This document is a draft specification that introduces a mechanism to declare and work with additional opt-in requirements that are complementary to Java's visibility modifiers.

note

For a high-level overview of this project, please refer to the User Guide instead.

Motivation

During the evolution of a software application or library, it is sometimes desirable to make select APIs available to users without stability guarantees. A common use-case is gathering feedback for future additions to a library. In the past, popular Java libraries have resorted to notes in the JavaDoc and custom annotations to denote this contract (e.g., Gradle's @Incubating and Guava's @Beta). While some vendors of static analysis tools have integrated warnings for a selection of these annotations of a few popular libraries, there is no standard mechanism for declaring such annotations.

The JDK has solved this problem by introducing Preview Features and, specifically, preview APIs. Since the compiler is aware of preview APIs, it performs strong compile-time checks to ensure that a preview API is not used accidentally. This implementation has two problems: 1. The JDK implementation does not differentiate between APIs in preview, and, more importantly, 2. the mechanism to declare preview APIs is internal to the JDK.

Another use-case not covered by the JDK's preview mechanism is exposing low-level APIs that provide fine-grained control or flexibility in exchange for the guardrails offered by their higher-level counterparts.

Kotlin introduced a flexible mechanism to declare opt-in requirements.
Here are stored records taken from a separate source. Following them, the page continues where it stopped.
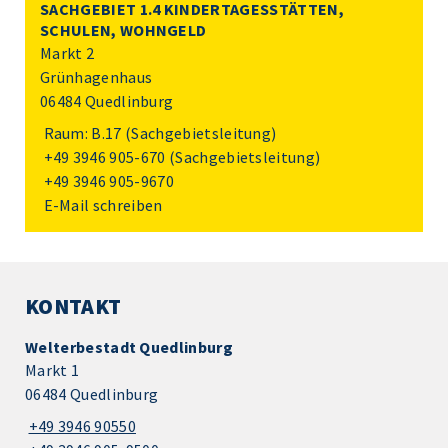
SACHGEBIET 1.4 KINDERTAGESSTÄTTEN,
SCHULEN, WOHNGELD
Markt 2
Grünhagenhaus
06484 Quedlinburg
Raum: B.17 (Sachgebietsleitung)
+49 3946 905-670
(Sachgebietsleitung)
+49 3946 905-9670
E-Mail schreiben
KONTAKT
Welterbestadt Quedlinburg
Markt 1
06484 Quedlinburg
+49 3946 90550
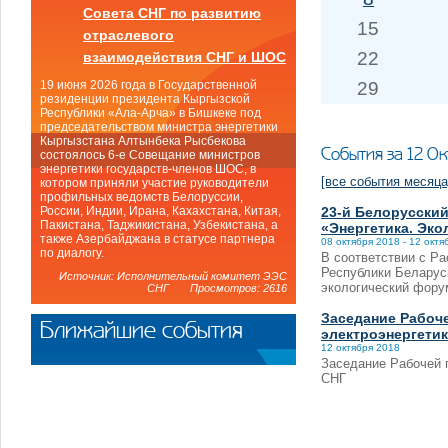
Совета СНГ по развитию
15
отраслевого
22
взаимодействия СНГ и ШОС
29
19 июня 2026 года в Государственной
резиденции президента Кыргызской
Республики «Ала-Арча» в Бишкеке под
председательством министра энергетики
Кыргызстана Алтынбека Рысбекова
События за 12 О
состоялось 6-е Совещание министров
энергетики государств-членов ШОС, в
[все события месяца
котором приняли участие руководители
профильных ведомств Белоруссии,
23-й Белорусский
России, Индии, Ирана, Кахахстана, Китая,
Пакистана, Таджикистана, Узбекистана, а
«Энергетика. Эко
также Азербайджана в статусе партнера
08 октября 2018 - 12 октя
по диалогу.
В соответствии с Р
Республики Беларусь
Источник: Исполнительный комитет ЭЭС
экологический форум
СНГ Просмотров: 2616
Заседание Рабоче
Ближайшие события
электроэнергети
12 октября 2018
Заседание Рабочей г
СНГ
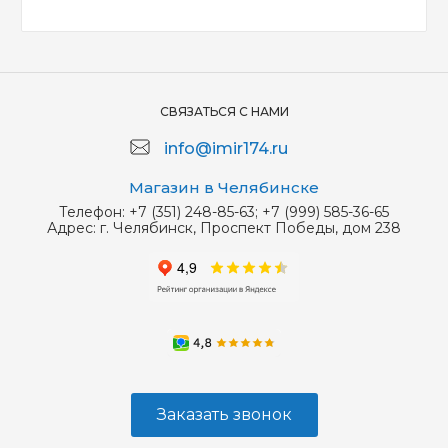
СВЯЗАТЬСЯ С НАМИ
info@imir174.ru
Магазин в Челябинске
Телефон:
+7 (351) 248-85-63; +7 (999) 585-36-65
Адрес:
г. Челябинск, Проспект Победы, дом 238
Заказать звонок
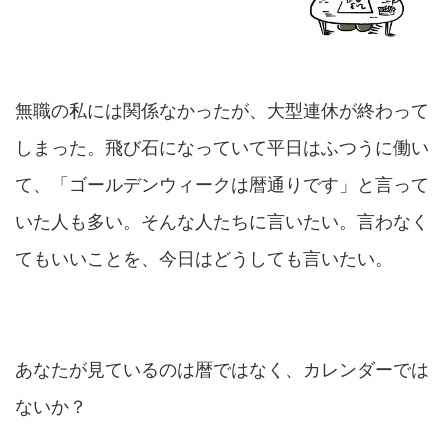
無職の私には関係なかったが、大型連休が終わって
しまった。飛び石になっていて平日はふつうに働い
て、「ゴールデンウィークは暦通りです」と言って
いた人も多い。そんな人たちに言いたい。言わなく
てもいいことを、今日はどうしても言いたい。
あなたが見ているのは暦ではなく、カレンダーでは
ないか？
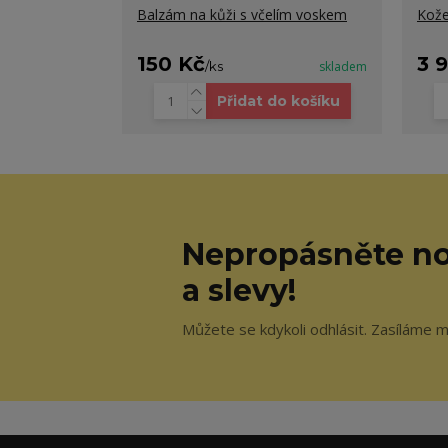
Balzám na kůži s včelím voskem
Kože
150 Kč
3 
/
ks
skladem
Přidat do košíku
Nepropásněte no
a slevy!
Můžete se kdykoli odhlásit. Zasíláme 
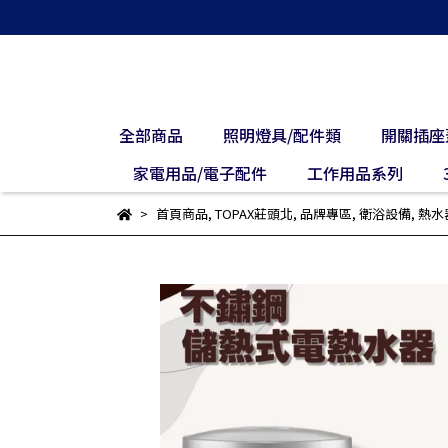
全部商品
照明燈具/配件類
開關插座
家電用品/電子配件
工作用品系列
首頁商品
,
TOPAX莊頭北
,
品牌專區
,
衛浴設備
,
熱水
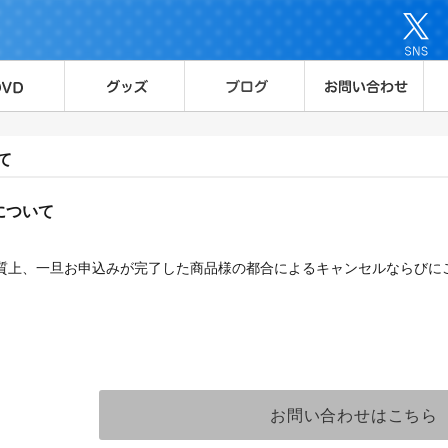
て
について
質上、一旦お申込みが完了した商品様の都合によるキャンセルならびに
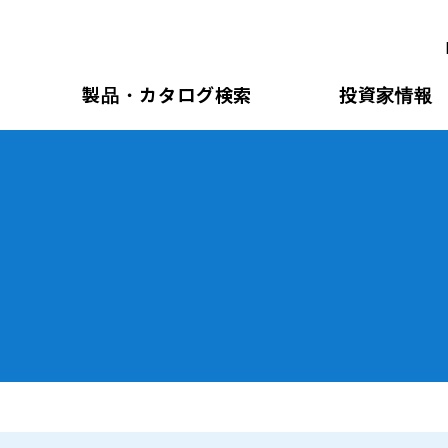
製品・カタログ検索
投資家情報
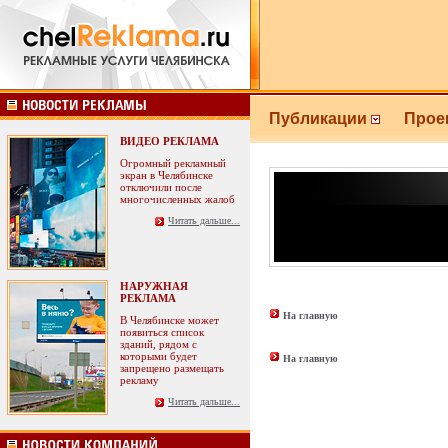
Публикации
Прое
ВИДЕО РЕКЛАМА
Огромный рекламный
экран в Челябинске
отключили после
многочисленных жалоб
Читать дальше...
НАРУЖНАЯ
РЕКЛАМА
На главную
В Челябинске может
появиться список
зданий, рядом с
которыми будет
На главную
запрещено размещать
рекламу
Читать дальше...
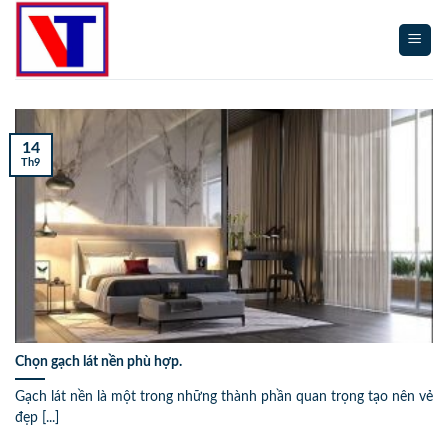
Skip
to
content
14
Th9
Chọn gạch lát nền phù hợp.
Gạch lát nền là một trong những thành phần quan trọng tạo nên vẻ
đẹp [...]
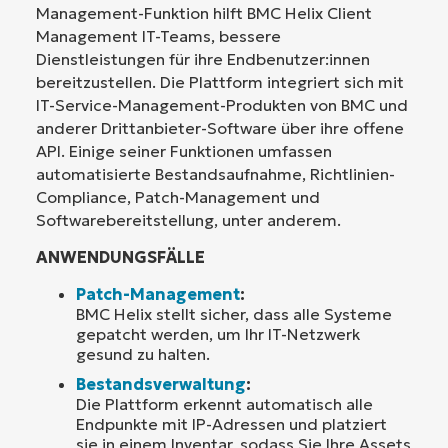
Management-Funktion hilft BMC Helix Client
Management IT-Teams, bessere
Dienstleistungen für ihre Endbenutzer:innen
bereitzustellen. Die Plattform integriert sich mit
IT-Service-Management-Produkten von BMC und
anderer Drittanbieter-Software über ihre offene
API. Einige seiner Funktionen umfassen
automatisierte Bestandsaufnahme, Richtlinien-
Compliance, Patch-Management und
Softwarebereitstellung, unter anderem.
ANWENDUNGSFÄLLE
Patch-Management
:
BMC Helix stellt sicher, dass alle Systeme
gepatcht werden, um Ihr IT-Netzwerk
gesund zu halten.
Bestandsverwaltung
:
Die Plattform erkennt automatisch alle
Endpunkte mit IP-Adressen und platziert
sie in einem Inventar, sodass Sie Ihre Assets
This mechanism provides API owners with the ability to require explicit opt-in which users can declare as granular as they wish. The Kotlin compiler checks requirements at compile-time. As the mechanism is based on annotations, it is also fully available to static analysis tools and editors.

The goal of this project is to adapt Kotlin's mechanism for opt-in requirements for Java projects. It should be possible to declare requirements and opt-in into requirements just as it is in Kotlin. Interoperability with Kotlin is strongly desired to benefit from existing opt-in requirements in Java-compatible Kotlin APIs and to respect opt-in requirements from Java APIs in Kotlin in the future. As the Kotlin standard library is quite large and mostly useless in pure Java projects, it is however necessary that the solution does not mandate a dependency on Kotlin's standard library.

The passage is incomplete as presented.